South China Sea Dispute
- A new report of the US State Department on the Beijing’s extensive territorial claims of “historic rights” in the South China Sea (SCS) has rejected them as being “plainly inconsistent with international law”.
- the report concludes that these claims gravely undermine the rule of law in the oceans and numerous universally recognized provisions of international law reflected in the convention.
UNCLOS Ruling of 2016:
- The Ruling of 2016 was a serious blow to the Chinese claims. It was based on the UNCLOS which China had ratified.
- The Ruling dismissed Beijing’s claims on the entire area in the nine-dashed-line in the SCS.
- It clarified the definition of the “islands”. It found that none of the Spratlys- including Itu Aba, Thitu, Spratly Islands, Northeast Cay, and Southwest Cay- are legally islands because they cannot sustain a stable community or independent economic life.
- The Court also agreed with the Philippines that Johnson Reef, Cuarteron Reef, and Fiery Cross Reef are rocks. Hughes Reef and Mischief Reef were found to be below water at high-tide, generating no maritime entitlements.
- The Court also ruled that Second Thomas Shoal and Reed Bank are submerged and belong to the Philippines’ continental shelf thereby denying any right to China there.
- Significantly the Court also ruled against the Chinese ‘land-reclamation activity’ stating that this had caused ‘severe harm to the coral reef environment’. This imposed a stricture on China over its land reclamation activity.
- The Tribunal confirmed that China violated Philippines’ rights in seizing Scarborough Shoal, the 2012 incident that drove Manila to file a suit.

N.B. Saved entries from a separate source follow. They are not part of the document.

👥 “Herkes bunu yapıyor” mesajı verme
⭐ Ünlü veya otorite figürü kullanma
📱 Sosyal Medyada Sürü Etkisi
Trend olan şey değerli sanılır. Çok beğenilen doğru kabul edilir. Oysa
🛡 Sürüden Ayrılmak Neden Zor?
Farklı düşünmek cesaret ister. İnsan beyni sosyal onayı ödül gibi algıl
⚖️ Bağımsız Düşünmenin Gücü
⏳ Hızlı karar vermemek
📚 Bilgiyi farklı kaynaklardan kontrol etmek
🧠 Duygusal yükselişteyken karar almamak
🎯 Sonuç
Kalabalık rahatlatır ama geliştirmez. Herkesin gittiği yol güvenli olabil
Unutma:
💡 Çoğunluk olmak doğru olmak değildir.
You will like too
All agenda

- It pointed out that China had breached the Philippines’ sovereign rights by exploring for oil and gas near the Reed Bank.
What is the issue?
- Beijing has overlapping territorial claims with several Southeast Asian states in the South China Sea.

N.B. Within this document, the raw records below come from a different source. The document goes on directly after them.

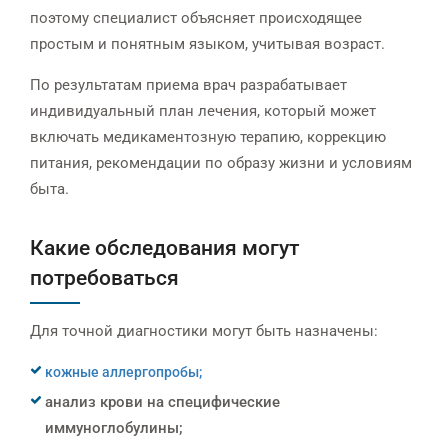
поэтому специалист объясняет происходящее
простым и понятным языком, учитывая возраст.
По результатам приема врач разрабатывает
индивидуальный план лечения, который может
включать медикаментозную терапию, коррекцию
питания, рекомендации по образу жизни и условиям
быта.
Какие обследования могут
потребоваться
Для точной диагностики могут быть назначены:
кожные аллергопробы;
анализ крови на специфические
иммуноглобулины;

- China claims almost all of the resource-rich sea, through which trillions of dollars in shipping trade passes annually, with competing claims from Brunei, Malaysia, the Philippines, Taiwan and Vietnam.
- Beijing has also been accused of deploying a range of military hardware, including anti-ship missiles and surface-to-air missiles there, and ignored a 2016 international tribunal decision that declared its historical claim over most of the waters to be without basis.
South China Sea
- The South China Sea is an arm of western Pacific Ocean in Southeast Asia.

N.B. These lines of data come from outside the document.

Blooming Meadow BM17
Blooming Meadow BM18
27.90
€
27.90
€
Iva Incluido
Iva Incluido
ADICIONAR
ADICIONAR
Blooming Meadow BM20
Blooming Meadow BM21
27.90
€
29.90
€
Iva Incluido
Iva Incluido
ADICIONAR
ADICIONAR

- It is south of China, east & south of Vietnam, west of the Philippines and north of the island of Borneo.
- It is connected by Taiwan Strait with the East China Sea and by Luzon Strait with the Philippine Sea.
- Bordering states & territories: the People’s Republic of China, the Republic of China (Taiwan), the Philippines, Malaysia, Brunei, Indonesia, Singapore and Vietnam.
- This sea holds tremendous strategic importance for its location as it is the connecting link between the Indian Ocean and the Pacific Ocean (Strait of Malacca).
- According to the United Nations Conference on Trade And Development (UNCTAD) one-third of the global shipping passes through it, carrying trillions of trade which makes it a significant geopolitical water body.